• _Task to complete_:
Repeat the data exactly, please; no pictures belong in the copy.

• _Given data_:
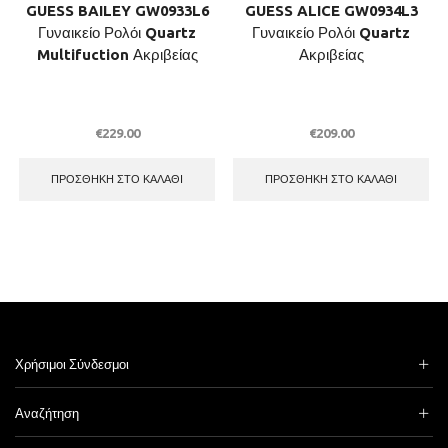
GUESS BAILEY GW0933L6
GUESS ALICE GW0934L3
Γυναικείο Ρολόι Quartz
Γυναικείο Ρολόι Quartz
Multifuction Ακριβείας
Ακριβείας
€
229.00
€
209.00
ΠΡΟΣΘΉΚΗ ΣΤΟ ΚΑΛΆΘΙ
ΠΡΟΣΘΉΚΗ ΣΤΟ ΚΑΛΆΘΙ
Χρήσιμοι Σύνδεσμοι
Αναζήτηση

• _Solution to this task_:
GUESS BAILEY GW0933L6
GUESS ALICE GW0934L3
Γυναικείο Ρολόι Quartz
Γυναικείο Ρολόι Quartz
Multifuction Ακριβείας
Ακριβείας
€
229.00
€
209.00
ΠΡΟΣΘΉΚΗ ΣΤΟ ΚΑΛΆΘΙ
ΠΡΟΣΘΉΚΗ ΣΤΟ ΚΑΛΆΘΙ
Χρήσιμοι Σύνδεσμοι
Αναζήτηση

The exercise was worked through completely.